UK and US agree zero tariffs on pharma – with price rises
An agreement between the UK and the US will maintain tariffs on imports into the US at 0% but, as a quid pro quo, prices of medicines used by the NHS will go up.
The deal has been in the works since the two countries reached a bilateral trade agreement in the spring that focused on other industrial sectors and limited tariffs on most goods to 10%.
According to the US government, it will lead to continued investment by UK pharma companies in the US, creating jobs for American workers, and will mean that the federal government will "refrain from targeting UK pharmaceutical pricing practices" for the duration of President Trump's term.
The UK, meanwhile, said it would secure and expand access to medicines for "tens of thousands" of NHS patients and protect UK-based manufacturing and jobs.
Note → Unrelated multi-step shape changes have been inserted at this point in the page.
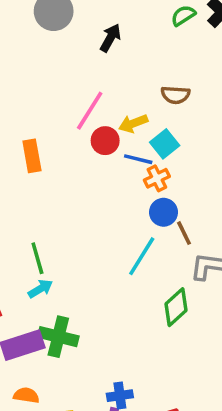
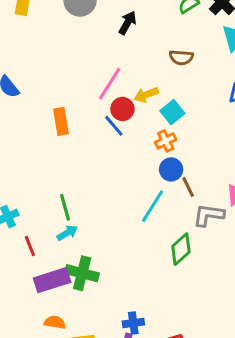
brown semicircle: (175, 95) -> (181, 57), moved
blue line: (138, 159) -> (114, 126), moved, turned 35

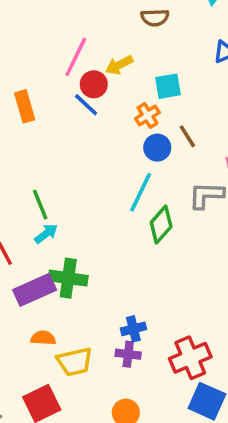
cyan square: (172, 112) -> (168, 86), moved, turned 35
brown line: (188, 187) -> (187, 136), moved
green diamond: (181, 249) -> (161, 225), moved

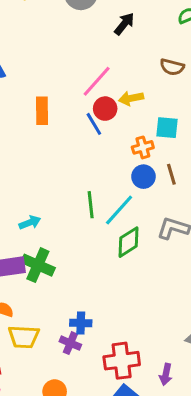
green line: (40, 205) -> (91, 205), moved

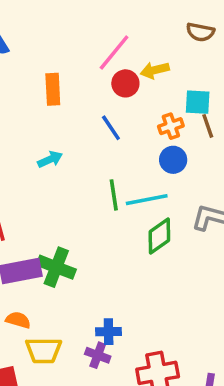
blue line: (94, 124) -> (111, 128), moved
brown line: (171, 174) -> (208, 126), moved
cyan line: (119, 210) -> (147, 200), turned 40
cyan arrow: (30, 223) -> (50, 159), moved

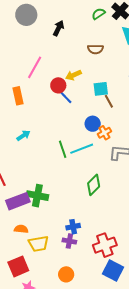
pink line: (114, 53) -> (35, 67), moved
orange cross: (171, 126) -> (104, 133), moved
blue line: (111, 128) -> (65, 97), moved
green diamond: (159, 236) -> (94, 185), moved

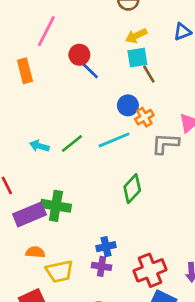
yellow arrow: (73, 75) -> (136, 36), moved
cyan arrow: (23, 136) -> (39, 146), moved, turned -128
green line: (63, 149) -> (72, 144), moved, turned 72

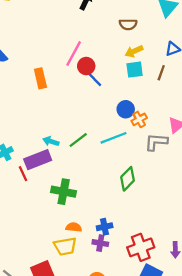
pink line: (46, 31) -> (74, 53), moved
brown line: (149, 74) -> (161, 73), moved, turned 49
purple rectangle: (29, 214) -> (38, 160), moved
orange semicircle: (35, 252) -> (74, 227), moved

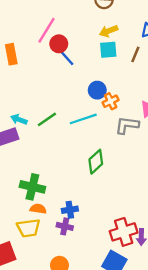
green cross: (64, 192) -> (32, 187), moved
red cross: (141, 247) -> (124, 232), moved

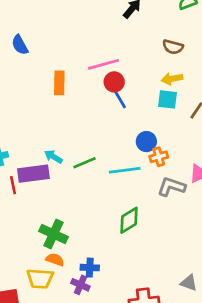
pink line: (46, 30) -> (104, 64), turned 32

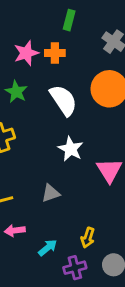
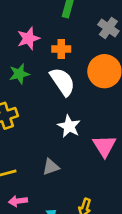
orange cross: (55, 53) -> (61, 49), moved
green star: (16, 92) -> (19, 74), turned 30

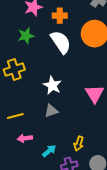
white star: (69, 126) -> (52, 85), moved

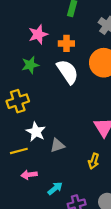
white star: (52, 85) -> (36, 132), moved
yellow arrow: (79, 144) -> (94, 161), moved

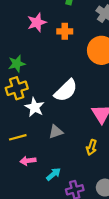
green star: (30, 65) -> (17, 64), moved
white semicircle: (68, 72) -> (66, 90), moved, turned 80
white star: (36, 132) -> (35, 107), moved

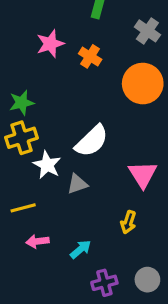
orange cross: (65, 31) -> (90, 56), turned 32
gray triangle: (56, 132) -> (77, 184), moved
cyan arrow: (54, 174) -> (81, 249), moved

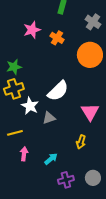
pink arrow: (37, 241) -> (24, 154), turned 104

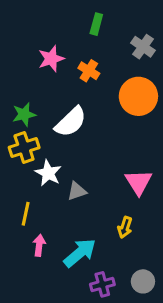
white semicircle: (58, 91) -> (71, 122), moved
yellow line: (15, 133) -> (26, 214), turned -63
cyan arrow: (51, 159) -> (80, 253), size x1.6

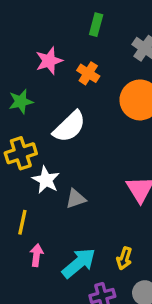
green star: (24, 114) -> (21, 102), moved
yellow arrow: (125, 227) -> (124, 258), moved

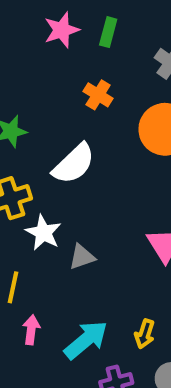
pink star: (49, 61) -> (62, 30), moved

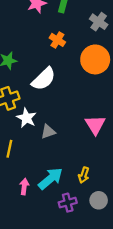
pink arrow: (31, 330) -> (24, 187), moved

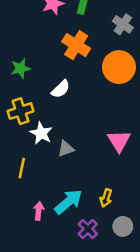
orange cross: (57, 40) -> (76, 45), size x1.5
white semicircle: (44, 79) -> (61, 89), size x0.7
purple cross: (68, 203) -> (88, 229), turned -30

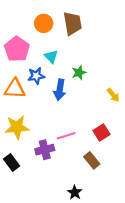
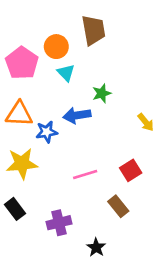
orange circle: (44, 23) -> (56, 47), moved
blue star: (36, 76) -> (47, 132), moved
blue arrow: (60, 90) -> (77, 115), turned 72
purple cross: (45, 150) -> (59, 223), moved

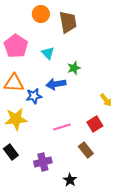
orange circle: (56, 47) -> (41, 14), moved
yellow arrow: (146, 122) -> (106, 100), moved

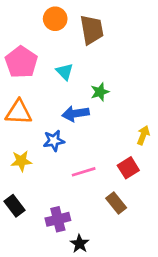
blue star: (34, 96) -> (54, 141), moved
yellow arrow: (106, 100) -> (143, 135), turned -120
yellow star: (16, 119) -> (21, 161), size x0.7
black star: (70, 180) -> (80, 244), moved

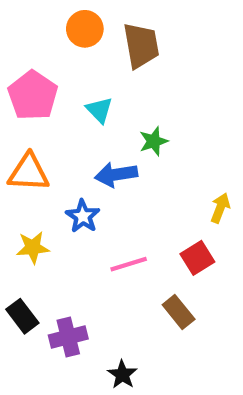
blue star: (54, 141) -> (83, 216), turned -30
purple cross: (58, 219) -> (68, 337), moved

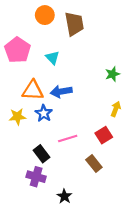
green star: (154, 141) -> (112, 74), moved
orange triangle: (29, 173) -> (33, 90), moved
yellow star: (33, 247) -> (17, 117), moved
black rectangle: (22, 316) -> (42, 154), moved
purple cross: (68, 337) -> (36, 177), turned 30

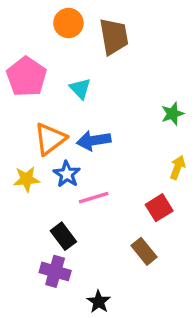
orange triangle: (33, 90) -> (50, 139), turned -40
pink line: (68, 138) -> (94, 198), moved

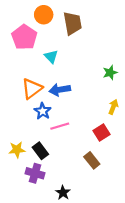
pink pentagon: (26, 77) -> (24, 37), moved
yellow star: (26, 179) -> (17, 150), moved

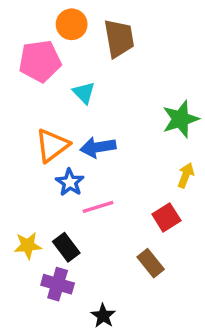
pink pentagon: (24, 37) -> (40, 61), turned 30
green star: (110, 73) -> (180, 119), size x1.5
UK-based drugmakers, including AstraZeneca and GSK, have already announced major investment programmes in the US to sidestep the risk of Trump's tariffs, while various UK-based projects have been abandoned, with the companies involved alluding to an uncompetitive trading environment in the UK.
New medicine prices to rise by 25%
The agreement also calls for the NHS to increase the net prices it pays for new medicines by 25%, by tweaking the current commissioning framework overseen by health technology assessment (HTA) agency NICE in England and its counterpart, the SMC, in Scotland.
It seems the heart of the proposal is for NICE to increase its baseline cost-effectiveness threshold from £20,000-£30,000 – the level used for more than 20 years – to £25,000-£35,000, from April 2026.
The agency said this would "improve the operating environment for pharmaceutical companies in the UK" and should allow it to recommend NHS use of between three and five additional medicines per year.
The price increase means NICE "will be able to approve medicines that deliver significant health improvements, but might have previously been declined purely on cost-effectiveness grounds," said the UK government.
The Association of the British Pharmaceutical Industry (ABPI) welcomed the agreement, saying it "hopes [it] will allow more innovative medicines to reach a greater number of NHS patients and will be a positive step in supporting the UK life sciences industry."
The new cost-effectiveness thresholds mean that the UK moves close to the average in the league table of similar countries that use these measures, but will still be in the lower half.
NHS rebate battle settled
In another move celebrated by pharma, the UK has also confirmed that it will reduce the level of repayments on NHS sales required from drugmakers under the much-loathed 'voluntary scheme' (VPAG) from 23.5% to 15% between 2026 and 2028, appearing to bring what has been an acrimonious standoff with the industry to an end.
Other European countries demand much lower rebates, such as 5.7% in France and 7% in Germany.
According to the ABPI, the government has also agreed to start talks with industry on a new "more sustainable" scheme that will come into effect in 2029.
"These commitments begin to address industry concerns on NHS access to medicines, and the UK's record-high and unpredictable payment rate," commented ABPI chief executive Richard Torbett.
"There remain a great many details to work out and further technical improvements to make, but with this strong and positive progress, I look forward to working with the government to ensure this plan delivers for the NHS and UK industry."
Science and Technology Secretary, Liz Kendall, said the agreement would "ensure UK patients get the cutting-edge medicines they need sooner, and our world-leading UK firms keep developing the treatments that can change lives. It will also enable and incentivise life sciences companies to continue to invest and innovate right here in the UK."